Pala Pothupitiya's Art

by Anoli Perera


Ancestral Dress, is a series of work that has consumed Pala Pothupitiya‘s artistic energy for a long time through which he explores a number of interpretations on identity within a discourse of  ancestry, tradition, authenticity, urbanity and the dynamics of contemporary art practices. The embryonic attempt at formulating Ancestral Dress was seen in 2002 in a work titled Self Portrait where Pothupitiya attempted to create meaning by paying homage to his own ancestry stemming from a family of traditional ritual dancers while trying to find a satisfying equilibrium that would also allow his personal identity to emerge without distancing or valorizing his own historicity within it.  These early works found as the ‘object’ of their concentration the image of his father who is a traditional ritual dancer. The central portrait with traditional headgear done in relief form was a reference to his father with a photographic portrait of Pothupitya pasted on the pupil of its eyes.  Photocopied images of his father were repeated a number of times as a motif within the same work, and parts of the map of Colombo were pasted in the background making a collage which hinted to an overall change of artistic treatment and the difference in context, from privileging the ‘traditional uniqueness’ to the ‘uniqueness in urban mass productions’. Always, the headgear was made out of throwaway urban refuse. Here, Pothupitiya intervened by shifting his ‘reverence’ for the craft of traditional dancing from its historic authenticity and its cultural exclusivity to that of accepting it as a profession, a craft of art. In this new context, his own identity as an artist can be more easily negotiated as it is delinked from its historic and cultural prefixes.

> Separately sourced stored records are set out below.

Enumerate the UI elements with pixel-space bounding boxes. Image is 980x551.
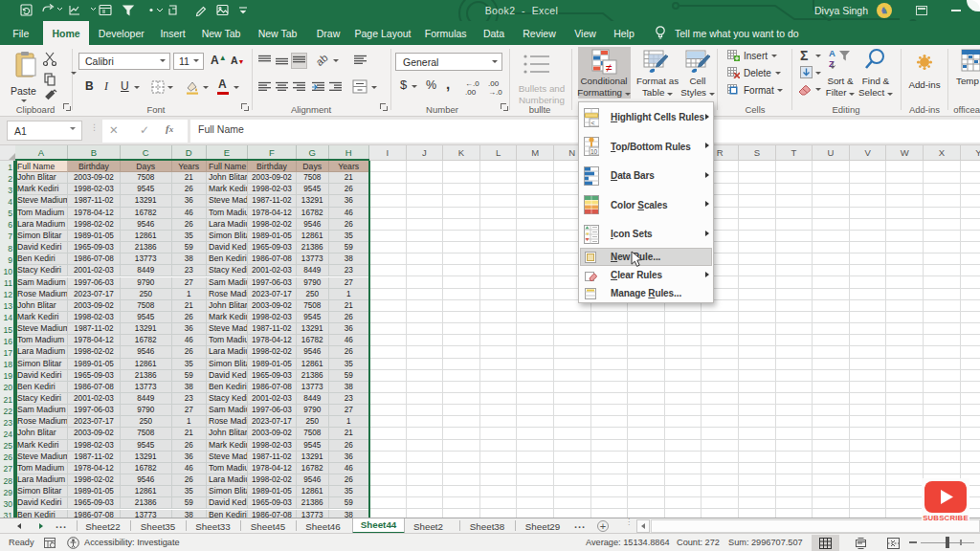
svg-text:≠: ≠ — [606, 61, 612, 75]
svg-text:10: 10 — [590, 148, 598, 155]
svg-text:ab: ab — [316, 53, 330, 67]
svg-text:<: < — [591, 119, 595, 125]
svg-text:A: A — [829, 48, 835, 58]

In his latter works, the central image was clearly a reference to his own face, sculpted at different times either in terracotta or in fiber, dressed in the traditional dancer’s head dress made with cannibalized parts of electrical items, light bulbs, buttons and beads intricately woven and stitched that was reminiscent of sewing practices of women and intricate decorativeness of craft.  The central images in some works were depicted wearing ties and shirts defining their current location as the urbane contemporary world with neon lights, business suites, littered junk, bazaars and larger-than-life size adverts on billboards, a fast shifting new world where boundaries of identities are more fluid than fixed. In this world of flux, Pothupitiya’s art is an attempt to reinvent and stabilize his own identity through a re-invention of traditional dancing gear, a symbolic act that also created anomalies in the notions of what is ‘authentic’ and what is not. In that sense, his reinvention of his own identity too creates other interventions that destabilizes and blurs the boundaries within which identities get fixed. Weerasinghe explains this situation in the following words:


“ …Pala’s  constructs become ‘an original’ on its own terms, while confronting the established attributes of being ‘original’  within the discourse of ‘Art’.  The process of assigning the status of ‘original’ and ‘art’ (as opposed to ‘craft’) to Pala’s work gets even more problematic as the traditional headgear of the southern dancers, from which Pala had made his headgear remains an ‘original’ as well. What is outrageous here is that we have two ‘originals’ that look quite similar to each other.  However, as indicated above, the traditional headgear and that of Pala’s become two different objects from each other as they claim two different kinds of histories and traditions.  Pala’s ‘My ID Series’ plays on this aspect by placing his own identity within the equations of ‘traditional = authentic’ and ‘modern = simulated/copies’ where most contemporary art are valued or devalued or interrogated.  Not denying his historical lineage to traditional dance, Pala embarks on a journey of blurring the clear boundaries that divides traditional from the modern” (Weerasinghe, 2003).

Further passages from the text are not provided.